You don't need to become a powerlifter. The minimum dose for lean mass preservation:

  • 2–3 resistance sessions per week
  • 30–45 minutes each
  • 3–6 compound movements per session
  • 2–3 sets per movement
  • 6–12 reps per set
  • Progressive overload (add weight or reps over time)

That is roughly 90 minutes per week. Almost everyone can find 90 minutes.

A bare-minimum 2-day-per-week program

Day A (Monday or similar):

  1. Goblet squat — 3 sets × 8 reps
  2. Push-up (or dumbbell bench press) — 3 sets × 8 reps
  3. Dumbbell row — 3 sets × 10 reps per arm
  4. Plank — 3 sets × 30 seconds

Day B (Thursday or similar):

  1. Romanian deadlift (dumbbells or kettlebell) — 3 sets × 8 reps
  2. Overhead press (dumbbells) — 3 sets × 8 reps
  3. Lat pulldown or assisted pull-up — 3 sets × 8–10 reps
  4. Side plank — 3 sets × 20 seconds per side

That's it. Done well, that program preserves the vast majority of lean mass through GLP-1 weight loss.

Bodyweight version (no equipment)

If you don't have weights:

Day A:

  1. Bodyweight squat — 3 × 15
  2. Push-up (knees if needed) — 3 × 8–12
  3. Inverted row (under a sturdy table) — 3 × 8
  4. Plank — 3 × 30s

Day B:

  1. Glute bridge — 3 × 15
  2. Pike push-up — 3 × 6
  3. Reverse lunges — 3 × 10 per leg
  4. Side plank — 3 × 20s

Slightly less effective than weighted programs, but meaningfully better than nothing.

Progressive overload

Your muscles adapt. To keep getting the protective effect, you need to gradually increase the demand. Three ways:

  1. Add weight. When you can hit the top of the rep range, increase weight by the smallest available increment.
  2. Add reps. If 8 was hard last week, aim for 9 this week.
  3. Add a set. Eventually, go from 2 sets to 3, then to 4.

You don't need to set PRs every week. You need to keep nudging.

Common GLP-1 lifting questions

Should I lift on dose-injection days? Fine. Most patients do.

Should I lift fasted? Not ideal. A small protein snack 60 minutes before is better. Lifting fasted on a GLP-1 risks low energy and dizziness.

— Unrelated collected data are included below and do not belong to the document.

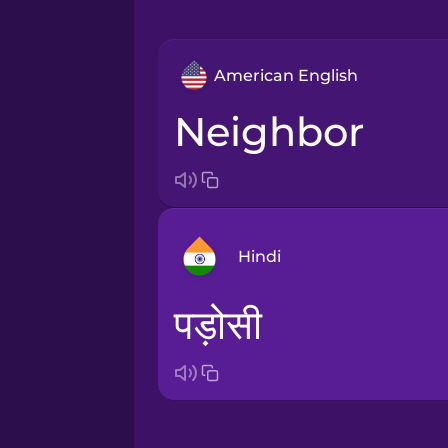
American English
neighbor
Hindi
पड़ोसी
Arabic
Bosnian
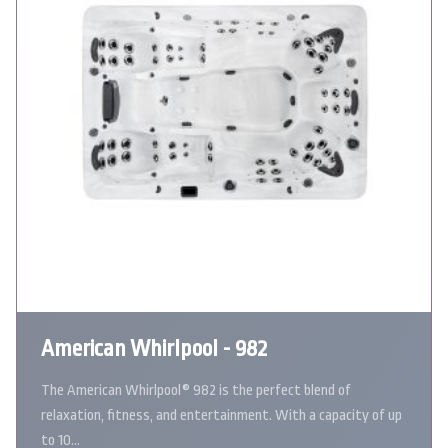
American Whirlpool - 982
The American Whirlpool® 982 is the perfect blend of
relaxation, fitness, and entertainment. With a capacity of up
to 10…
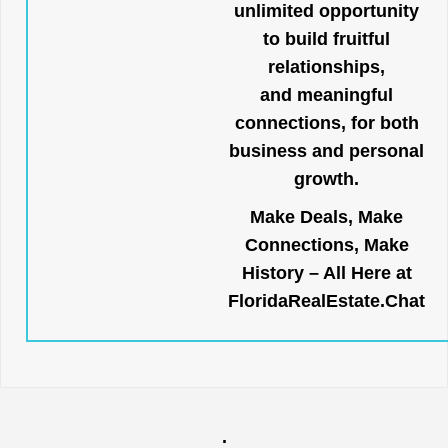
unlimited opportunity
to build fruitful
relationships,
and meaningful
connections, for both
business and personal
growth.
Make Deals, Make
Connections, Make
History – All Here at
FloridaRealEstate.Chat
.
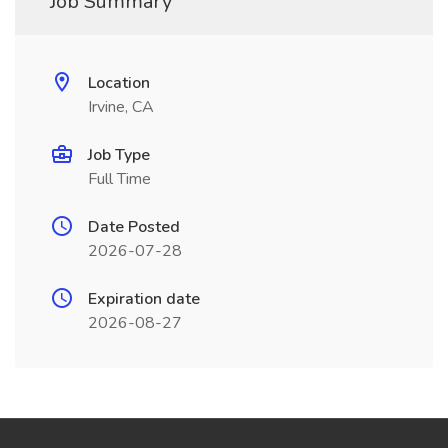
Job Summary
Location
Irvine, CA
Job Type
Full Time
Date Posted
2026-07-28
Expiration date
2026-08-27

What if I'm too tired? Walk for 30 minutes instead, lift the next day. Skipping for a day is fine; skipping for a month is not.

Should I do cardio also? Yes — walking and zone-2 cardio are great. Just don't substitute them for lifting.

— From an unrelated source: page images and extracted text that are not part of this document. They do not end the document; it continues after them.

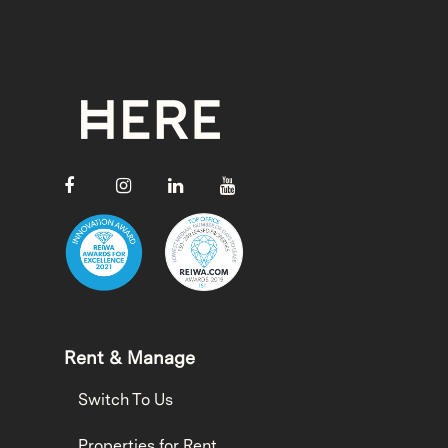
Rent & Manage
Switch To Us
Properties for Rent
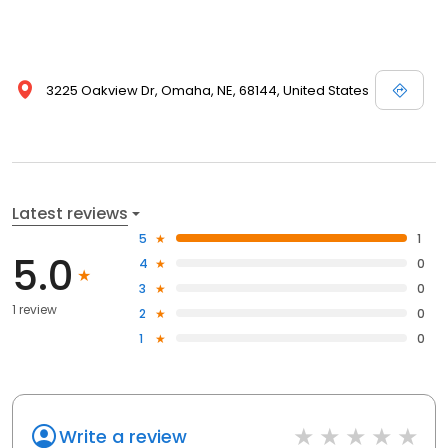
3225 Oakview Dr, Omaha, NE, 68144, United States
Latest reviews
5
1
5.0
4
0
3
0
1 review
2
0
1
0
Write a review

Should I take pre-workout? Generally fine. Skip the high-stimulant ones during titration weeks (heart rate is already elevated for some).

My nausea makes lifting hard. Lift on your best-feeling day of the week (often 3–5 days post-injection for weekly drugs). Eat a small carb + protein snack 90 min before.

Where to lift

Best to worst options:

  1. A real gym. Free weights, machines, accountability. $30–50/month.
  2. Home gym. Adjustable dumbbells (5–50 lb pair: ~$300) covers 80% of needs.
  3. Apartment-friendly. Resistance bands + adjustable dumbbells.
  4. Pure bodyweight. Possible but less progressive overload available.

Most patients overestimate how much equipment they need. A pair of adjustable dumbbells in a closet covers years of training.

What about machines vs free weights?

Both work. For beginners, machines are often safer and easier to learn. Free weights demand more stabilizer recruitment, which is valuable. The best program is the one you'll show up to.

Hiring a trainer

If you've never lifted, a few sessions with a trainer is one of the best investments you can make on a GLP-1. Even 4 sessions to learn proper form on the basics (squat, hinge, push, pull) pays off for years.

Bottom line

Lift heavy things, 2–3 times a week, with progressive overload. This is the single most effective intervention against GLP-1 muscle loss. Everything else — protein, sleep, cardio dosing, hydration — is supportive of this. If you're going to ignore one part of the protocol, do not let it be this one.